* WORK REQUEST
The data below should be restated word for word, pictures omitted.

* RECORD EXCERPTS
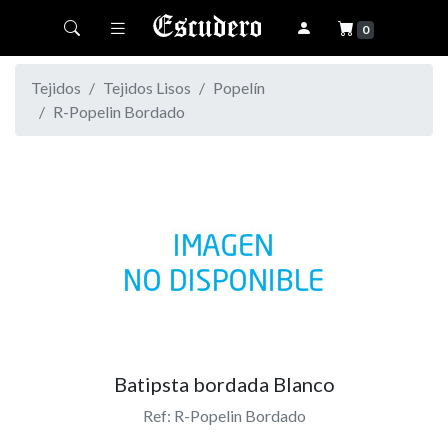
Toggle navigation
0
Tejidos
Tejidos Lisos
Popelín
R-Popelin Bordado
Batipsta bordada Blanco
Ref: R-Popelin Bordado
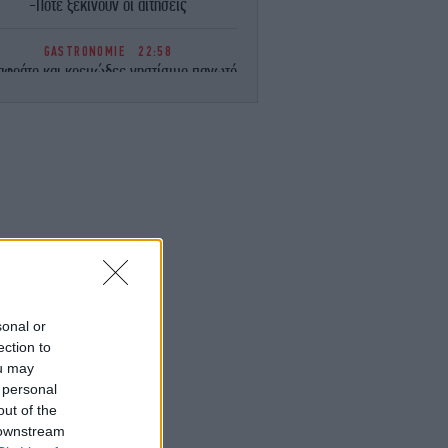
-Πότε ξεκινούν οι αιτήσεις
GASTRONOMIE
22:58
αφράτο και κρεμώδες νηστίσιμο παγωτό
βανίλια, χωρίς παγωτομηχανή
ΖΩΗ
22:57
 Ιωάννα Τούνη το ομολόγησε: «Όσο και
αν έχω ταξιδέψει, αυτός είναι ο
αγαπημένος μου προορισμός»
ΕΛΛΑΔΑ
22:51
Marfin: Στην Ελλάδα η 46χρονη που
ατηγορείται για συμμετοχή στην φονική
επίθεση -Την Παρασκευή πάει στον
εισαγγελέα
sonal or
ection to
ou may
ΕΛΛΑΔΑ
22:45
 personal
Κυψέλη: «Συνδυάζοντας ημερομηνίες,
νύματα και τη συμπεριφορά του, άρχισα
out of the
 νιώθω άβολα» -Τι κατέθεσε στις Αρχές
 downstream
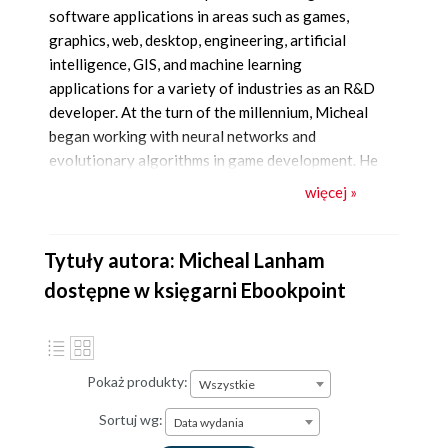
software applications in areas such as games,
graphics, web, desktop, engineering, artificial
intelligence, GIS, and machine learning
applications for a variety of industries as an R&D
developer. At the turn of the millennium, Micheal
began working with neural networks and
evolutionary algorithms in game development. He
was later introduced to Unity and has been an avid
więcej »
developer, consultant, manager, and author of
multiple Unity games, graphic projects, and books
ever since.
Tytuły autora: Micheal Lanham
dostępne w księgarni Ebookpoint
Pokaż produkty:
Wszystkie
Sortuj wg:
Data wydania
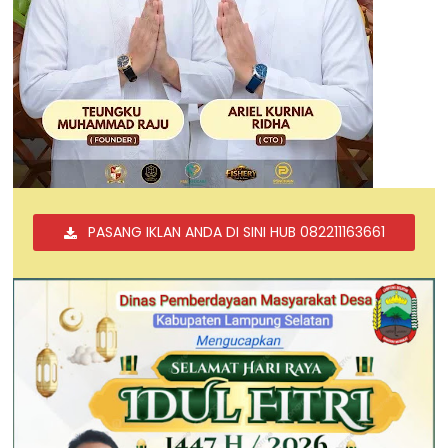
PASANG IKLAN ANDA DI SINI HUB 082211163661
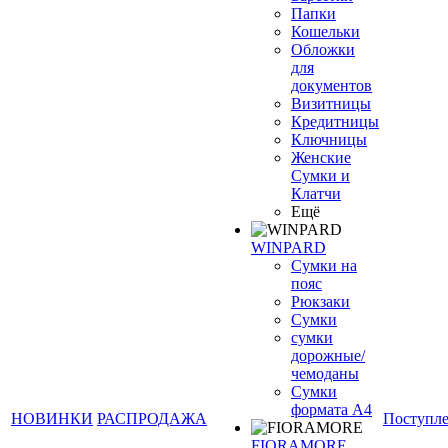
Папки
Кошельки
Обложки
для
документов
Визитницы
Кредитницы
Ключницы
Женские
Сумки и
Клатчи
Ещё
WINPARD
Сумки на
пояс
Рюкзаки
Сумки
сумки
дорожные/
чемоданы
Сумки
формата А4
НОВИНКИ
РАСПРОДАЖА
Поступл
FIORAMORE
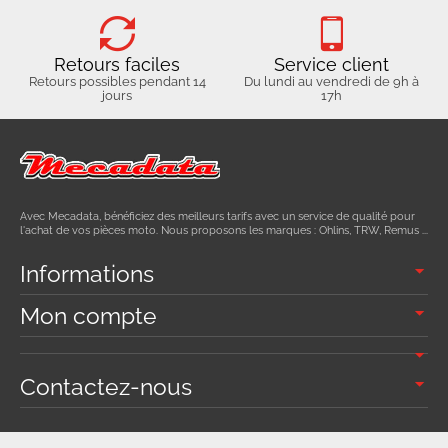
Retours faciles
Service client
Retours possibles pendant 14
Du lundi au vendredi de 9h à
jours
17h
Avec Mecadata, bénéficiez des meilleurs tarifs avec un service de qualité pour
l'achat de vos pièces moto. Nous proposons les marques : Ohlins, TRW, Remus ...
Informations
Mon compte
Contactez-nous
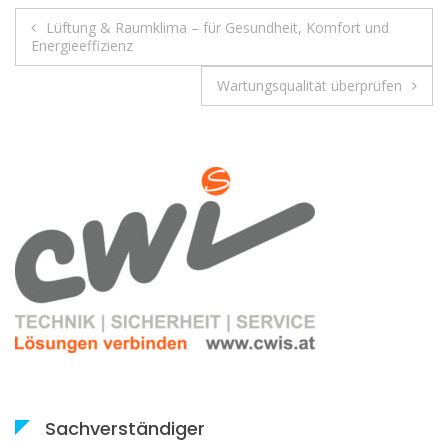
Beitrags-
Lüftung & Raumklima – für Gesundheit, Komfort und
Energieeffizienz
Navigation
Wartungsqualität überprüfen
Sachverständiger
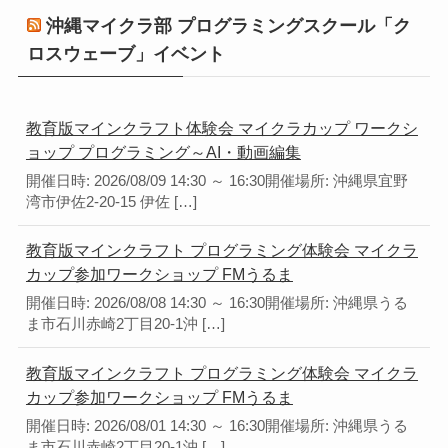
沖縄マイクラ部 プログラミングスクール「ク
ロスウェーブ」イベント
教育版マインクラフト体験会 マイクラカップ ワークシ
ョップ プログラミング～AI・動画編集
開催日時: 2026/08/09 14:30 ～ 16:30開催場所: 沖縄県宜野
湾市伊佐2-20-15 伊佐 […]
教育版マインクラフト プログラミング体験会 マイクラ
カップ参加ワークショップ FMうるま
開催日時: 2026/08/08 14:30 ～ 16:30開催場所: 沖縄県うる
ま市石川赤崎2丁目20-1沖 […]
教育版マインクラフト プログラミング体験会 マイクラ
カップ参加ワークショップ FMうるま
開催日時: 2026/08/01 14:30 ～ 16:30開催場所: 沖縄県うる
ま市石川赤崎2丁目20-1沖 […]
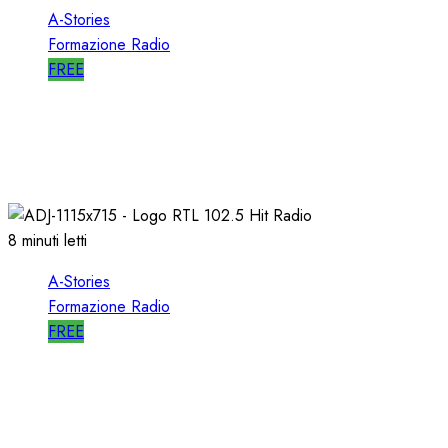
A-Stories
Formazione Radio
FREE
A-STORIES-2009: un FORMATO
ALTERNATIVO con MUSICA di AVANGUARDIA
11/04/2021
0
1626
8 minuti letti
A-Stories
Formazione Radio
FREE
A-STORIES-1988/1993: la MIA DIREZIONE di
RTL 102.5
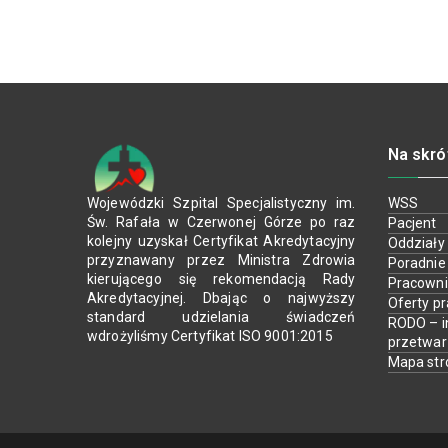
Na skró
Wojewódzki Szpital Specjalistyczny im.
WSS
Św. Rafała w Czerwonej Górze po raz
Pacjent
kolejny uzyskał Certyfikat Akredytacyjny
Oddziały
przyznawany przez Ministra Zdrowia
Poradnie
kierującego się rekomendacją Rady
Pracown
Akredytacyjnej. Dbając o najwyższy
Oferty p
standard udzielania świadczeń
RODO – i
wdrożyliśmy Certyfikat ISO 9001:2015
przetwa
Mapa str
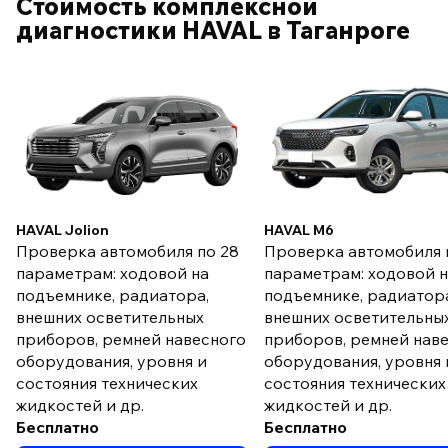
Стоимость комплексной
диагностики HAVAL в Таганроге
HAVAL Jolion
HAVAL M6
Проверка автомобиля по 28
Проверка автомобиля 
параметрам: ходовой на
параметрам: ходовой 
подъемнике, радиатора,
подъемнике, радиатор
внешних осветительных
внешних осветительны
приборов, ремней навесного
приборов, ремней нав
оборудования, уровня и
оборудования, уровня 
состояния технических
состояния технических
жидкостей и др.
жидкостей и др.
Бесплатно
Бесплатно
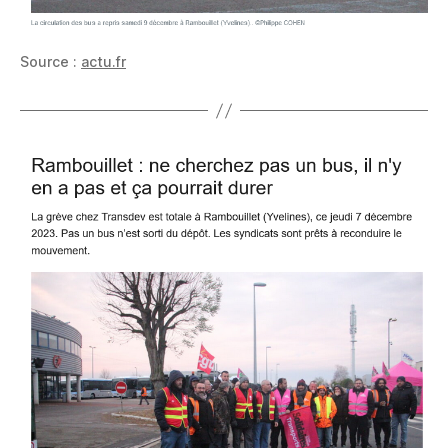
Source :
actu.fr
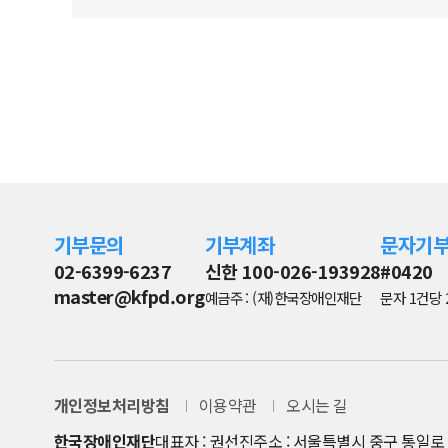
기부문의
기부계좌
문자기
02-6399-6237
신한 100-026-193928
#0420
master@kfpd.org
예금주 : (재)한국장애인재단
문자 1건당 
개인정보처리방침
이용약관
오시는 길
한국장애인재단
대표자 : 권선진
주소 : 서울특별시 중구 통일로 8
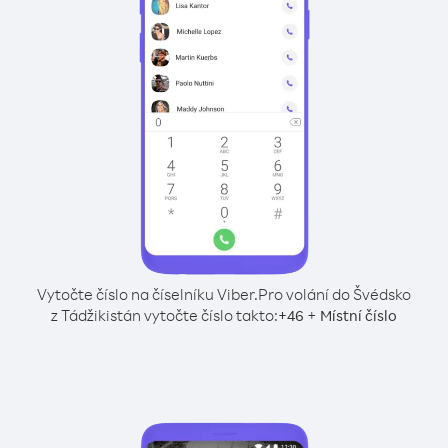
Vytočte číslo na číselníku Viber.
Pro volání do Švédsko
z Tádžikistán vytočte číslo takto:
+
+
46
Místní číslo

* ANSWER BOX
Toggle navigation
0
Tejidos
Tejidos Lisos
Popelín
R-Popelin Bordado
Batipsta bordada Blanco
Ref: R-Popelin Bordado
-Πότε ξεκινούν οι αιτήσεις
GASTRONOMIE
22:58
αφράτο και κρεμώδες νηστίσιμο παγωτό
βανίλια, χωρίς παγωτομηχανή
ΖΩΗ
22:57
 Ιωάννα Τούνη το ομολόγησε: «Όσο και
αν έχω ταξιδέψει, αυτός είναι ο
αγαπημένος μου προορισμός»
ΕΛΛΑΔΑ
22:51
Marfin: Στην Ελλάδα η 46χρονη που
ατηγορείται για συμμετοχή στην φονική
επίθεση -Την Παρασκευή πάει στον
εισαγγελέα
sonal or
ection to
ou may
ΕΛΛΑΔΑ
22:45
 personal
Κυψέλη: «Συνδυάζοντας ημερομηνίες,
νύματα και τη συμπεριφορά του, άρχισα
out of the
 νιώθω άβολα» -Τι κατέθεσε στις Αρχές
 downstream
software applications in areas such as games,
graphics, web, desktop, engineering, artificial
intelligence, GIS, and machine learning
applications for a variety of industries as an R&D
developer. At the turn of the millennium, Micheal
began working with neural networks and
evolutionary algorithms in game development. He
was later introduced to Unity and has been an avid
więcej »
developer, consultant, manager, and author of
multiple Unity games, graphic projects, and books
ever since.
Tytuły autora: Micheal Lanham
dostępne w księgarni Ebookpoint
Pokaż produkty:
Wszystkie
Sortuj wg:
Data wydania
PASANG IKLAN ANDA DI SINI HUB 082211163661
Папки
Кошельки
Обложки
для
документов
Визитницы
Кредитницы
Ключницы
Женские
Сумки и
Клатчи
Ещё
WINPARD
Сумки на
пояс
Рюкзаки
Сумки
сумки
дорожные/
чемоданы
Сумки
формата А4
НОВИНКИ
РАСПРОДАЖА
Поступл
FIORAMORE
Retours faciles
Service client
Retours possibles pendant 14
Du lundi au vendredi de 9h à
jours
17h
Avec Mecadata, bénéficiez des meilleurs tarifs avec un service de qualité pour
l'achat de vos pièces moto. Nous proposons les marques : Ohlins, TRW, Remus ...
Informations
Mon compte
Contactez-nous
Beitrags-
Lüftung & Raumklima – für Gesundheit, Komfort und
Energieeffizienz
Navigation
Wartungsqualität überprüfen
Sachverständiger
沖縄マイクラ部 プログラミングスクール「ク
ロスウェーブ」イベント
教育版マインクラフト体験会 マイクラカップ ワークシ
ョップ プログラミング～AI・動画編集
開催日時: 2026/08/09 14:30 ～ 16:30開催場所: 沖縄県宜野
湾市伊佐2-20-15 伊佐 […]
教育版マインクラフト プログラミング体験会 マイクラ
カップ参加ワークショップ FMうるま
開催日時: 2026/08/08 14:30 ～ 16:30開催場所: 沖縄県うる
ま市石川赤崎2丁目20-1沖 […]
教育版マインクラフト プログラミング体験会 マイクラ
カップ参加ワークショップ FMうるま
開催日時: 2026/08/01 14:30 ～ 16:30開催場所: 沖縄県うる
ま市石川赤崎2丁目20-1沖 […]
A-Stories
Formazione Radio
FREE
A-STORIES-2009: un FORMATO
ALTERNATIVO con MUSICA di AVANGUARDIA
11/04/2021
0
1626
8 minuti letti
A-Stories
Formazione Radio
FREE
A-STORIES-1988/1993: la MIA DIREZIONE di
RTL 102.5
Na skró
Wojewódzki Szpital Specjalistyczny im.
WSS
Św. Rafała w Czerwonej Górze po raz
Pacjent
kolejny uzyskał Certyfikat Akredytacyjny
Oddziały
przyznawany przez Ministra Zdrowia
Poradnie
kierującego się rekomendacją Rady
Pracown
Akredytacyjnej. Dbając o najwyższy
Oferty p
standard udzielania świadczeń
RODO – i
wdrożyliśmy Certyfikat ISO 9001:2015
przetwa
Mapa str
Стоимость комплексной
диагностики HAVAL в Таганроге
HAVAL Jolion
HAVAL M6
Проверка автомобиля по 28
Проверка автомобиля 
параметрам: ходовой на
параметрам: ходовой 
подъемнике, радиатора,
подъемнике, радиатор
внешних осветительных
внешних осветительны
приборов, ремней навесного
приборов, ремней нав
оборудования, уровня и
оборудования, уровня 
состояния технических
состояния технических
жидкостей и др.
жидкостей и др.
Бесплатно
Бесплатно
Source :
actu.fr
기부문의
기부계좌
문자기
02-6399-6237
신한 100-026-193928
#0420
master@kfpd.org
예금주 : (재)한국장애인재단
문자 1건당 
개인정보처리방침
이용약관
오시는 길
한국장애인재단
대표자 : 권선진
주소 : 서울특별시 중구 통일로 8
Vytočte číslo na číselníku Viber.
Pro volání do Švédsko
z Tádžikistán vytočte číslo takto:
+
+
46
Místní číslo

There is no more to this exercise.